Yaser Mokhayeri,1 Seyed Mohammad Riahi,2 Elahe Rafiei,2 Zahra Asadgol 3 and Seyed Saeed Hashemi-Nazari 4
1Department of Epidemiology and Biostatistics, School of Public Health and Nutrition, Lorestan University of Medical Sciences, Khorramabad, Islamic Republic of Iran. 2Department of Epidemiology, School of Pblic Health and Safety, Shahid Beheshti University of Medical Sciences, Tehran, Islamic Republic of Iran. 3Department of Environmental Health Engineering, School of Public Health, Iran University of Medical Sciences, Tehran, Islamic Republic of Iran. 4Prevention of Cardiovascular Disease Research Center, Department of Epidemiology, School of Public Health and Safety, Shahid Beheshti University of Medical Sciences, Tehran, Islamic Republic of Iran (Correspondence to: S. Hashemi-Nazari:
Abstract
Background Child mortality rates are considered to be one of the key indicators of child health.
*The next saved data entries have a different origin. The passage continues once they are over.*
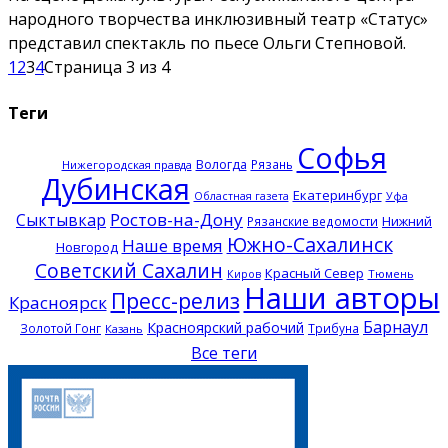
народного творчества инклюзивный театр «Статус»
представил спектакль по пьесе Ольги Степновой.
1
2
3
4
Страница 3 из 4
Теги
Софья
Вологда
Рязань
Нижегородская правда
Дубинская
Екатеринбург
Областная газета
Уфа
Ростов-на-Дону
Сыктывкар
Нижний
Рязанские ведомости
Южно-Сахалинск
Наше время
Новгород
Советский Сахалин
Красный Север
Тюмень
Киров
Наши авторы
Пресс-релиз
Красноярск
Барнаул
Красноярский рабочий
Золотой Гонг
Трибуна
Казань
Все теги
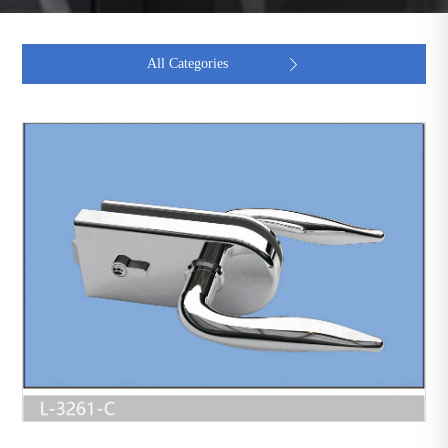
All Categories

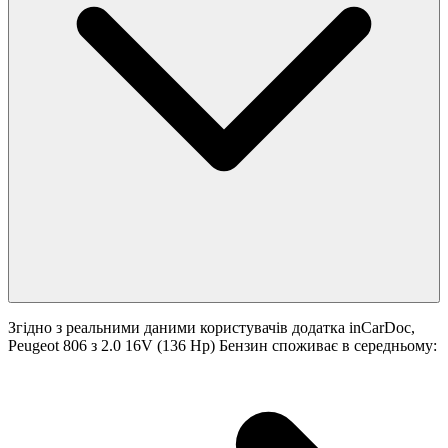
Згідно з реальними даними користувачів додатка inCarDoc,
Peugeot 806 з 2.0 16V (136 Hp) Бензин споживає в середньому:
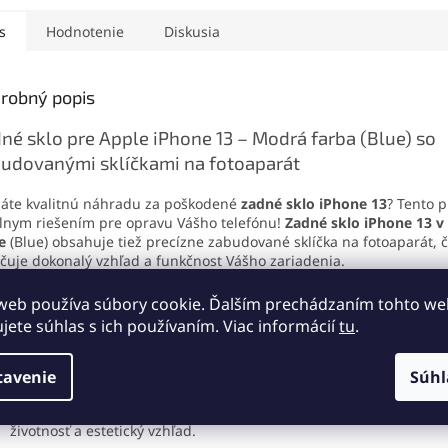
 a podporu technológií
vysokú citlivosť na dotyk a
funkčnosť
uch a TrueTone.
podporu technológie 3D
podporuje
s
Hodnotenie
Diskusia
na voľba pre
Touch. Ideálna voľba na
Touch a o
hlivú a jednoduchú
rýchlu a spoľahlivú výmenu
dotykovú 
u obrazovky vášho
displeja vášho iPhonu.
jednoduc
robný popis
u.
né sklo pre Apple iPhone 13 – Modrá farba (Blue) so
udovanými sklíčkami na fotoaparát
áte kvalitnú náhradu za poškodené
zadné sklo iPhone 13
? Tento p
lnym riešením pre opravu Vášho telefónu!
Zadné sklo iPhone 13 v
e
(Blue) obsahuje tiež precízne zabudované sklíčka na fotoaparát, 
čuje dokonalý vzhľad a funkčnost Vášho zariadenia.
čo si vybrať naše zadné sklo pre iPhone 13?
web používa súbory cookie. Ďalším prechádzaním tohto w
ujete súhlas s ich používaním. Viac informácií
tu
.
Perfektná kompatibilita
: Sklo je presne navrhnuté pre model iP
čo zaručuje jednoduchú montáž a perfektnú priľnavosť.
Integrované sklíčka na fotoaparát
: Ušetríte čas aj peniaze, pret
tavenie
Súhl
potrebné dokupovať jednotlivé komponenty.
Prémiová kvalita
: Vyrobené z odolných materiálov, ktoré zaistia 
životnosť a estetický vzhľad.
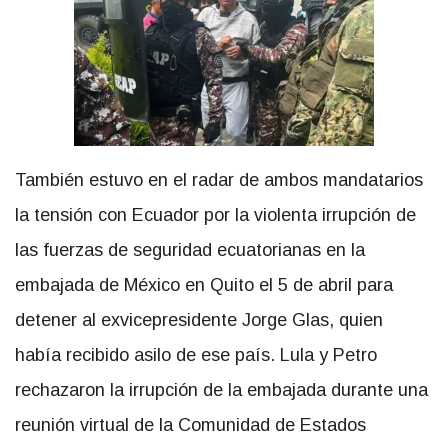
También estuvo en el radar de ambos mandatarios
la tensión con Ecuador por la violenta irrupción de
las fuerzas de seguridad ecuatorianas en la
embajada de México en Quito el 5 de abril para
detener al exvicepresidente Jorge Glas, quien
había recibido asilo de ese país. Lula y Petro
rechazaron la irrupción de la embajada durante una
reunión virtual de la Comunidad de Estados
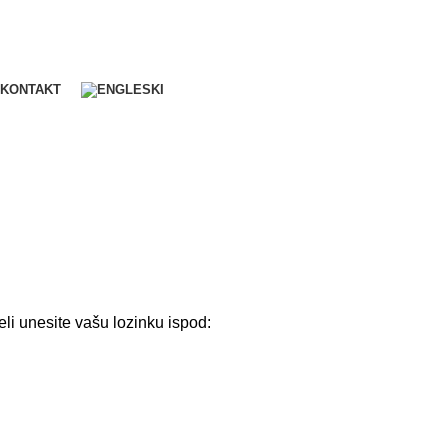
KONTAKT
eli unesite vašu lozinku ispod:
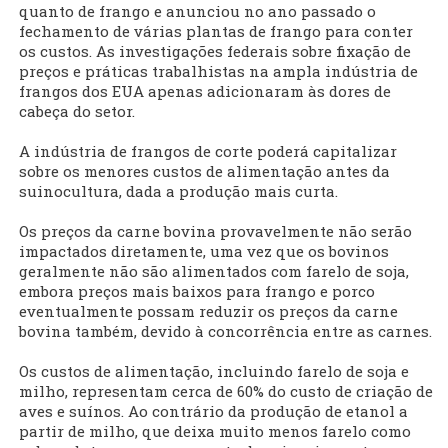
quanto de frango e anunciou no ano passado o
fechamento de várias plantas de frango para conter
os custos. As investigações federais sobre fixação de
preços e práticas trabalhistas na ampla indústria de
frangos dos EUA apenas adicionaram às dores de
cabeça do setor.
A indústria de frangos de corte poderá capitalizar
sobre os menores custos de alimentação antes da
suinocultura, dada a produção mais curta.
Os preços da carne bovina provavelmente não serão
impactados diretamente, uma vez que os bovinos
geralmente não são alimentados com farelo de soja,
embora preços mais baixos para frango e porco
eventualmente possam reduzir os preços da carne
bovina também, devido à concorrência entre as carnes.
Os custos de alimentação, incluindo farelo de soja e
milho, representam cerca de 60% do custo de criação de
aves e suínos. Ao contrário da produção de etanol a
partir de milho, que deixa muito menos farelo como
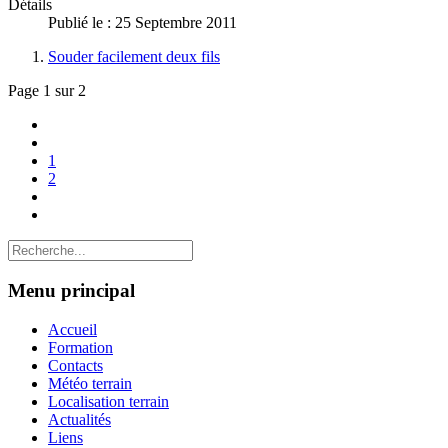
Détails
Publié le : 25 Septembre 2011
Souder facilement deux fils
Page 1 sur 2
1
2
Menu principal
Accueil
Formation
Contacts
Météo terrain
Localisation terrain
Actualités
Liens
Aims The main objective of this research was to calculate child mortality rates (CMRs) indirectly, using census data, and to investigate using spatial pattern analysis the presence of any clustering patterns among provincial regions.
Methods The Trussell version of the Brass method and Coale–Demeny West model were used to estimate CMRs and life expectancy (LE) at birth. The analyses were performed using the QFive program of MORTPAK 4 software. For cluster analysis, local and global Moran’s I indexes were measured.
Results Infant mortality rate, under-5 mortality rate, 1–4 mortality rate and LE at birth were estimated as 21.9, 26, 4.1 (deaths per 1000 live births) and 72.1 years, respectively. Global Moran’s I index was calculated as 0.09, 0.09, 0.08 and 0.12, respectively.
Conclusion Special attention must be paid in provinces with high clusters regarding the evaluation of public health programmes, and the cause of failure of these programmes in reduction of childhood mortality indices.
Keywords: child mortality rate, infant mortality rate, spatial clustering, Islamic Republic of Iran, life expectancy.
Citation: Mokhayeri Y; Riahi SS; Rafiei E; Asadgol Z; Hashemi-Nazari SS. Indirect estimation of child mortality using 2011 census data in the Islamic Republic of Iran. East Mediterr Health J. 2020;26(2):161–169. https://doi.org/10.26719/2020.26.2.161
Received: 06/11/16; accepted: 23/04/18
Copyright © World Health Organization (WHO) 2020. Open Access. Some rights reserved. This work is available under the CC BY-NC-SA 3.0 IGO license (https://creativecommons.org/licenses/by-nc-sa/3.0/igo).
Introduction
For several decades, increasing attention has been paid to child mortality as a health indicator and as one of the Human Development Indices (1,2). In 2000, the member countries of the United Nations agreed on the Millennium Development Goals (MDGs) for reducing the under-5 mortality rate (U5MR) by two thirds between 1990 and 2015 – known as the MDG 4 target (3). Globally, the number of under-5 deaths has declined from 12.7 million in 1990 to 5.9 million in 2015. The U5MR has dramatically decreased from 91 per 1000 live births in 1990 to 43 in 2015.
The United Nations Inter-agency Group for Child Mortality Estimation (UN IGME) tries to update annual estimates (4); however, with the end of the MDG era, the international community has attempted to develop a new framework – Sustainable Development Goals (SDGs) (5,6). SDGs propose a new commitment: by 2030, reducing neonatal mortality as low as 12 deaths per 1000 live births and U5MR as low as 25 deaths per 1000 live births (6).
Calculation of U5MR precisely is a key element in policy-making to develop different health strategies (7). In case of inaccessibility of incidence and prevalence data, mortality rates could be used to recognize vulnerable populations. Vital status registry systems and direct and indirect estimates based on sampling or census data are regarded as the main source of mortality rates (8). Most developing countries have insufficient vital status registry systems to gather all deaths and births. In essence, most child mortality information is collected retrospectively from women of childbearing age (15–49 years) using census data and household surveys (1). In the Islamic Republic of Iran, like other developing countries, there is a lack of precise mortality data (9). These limitations necessitate using indirect methods such as the Brass method and its Trussell and Palloni–Heligman versions (10,11).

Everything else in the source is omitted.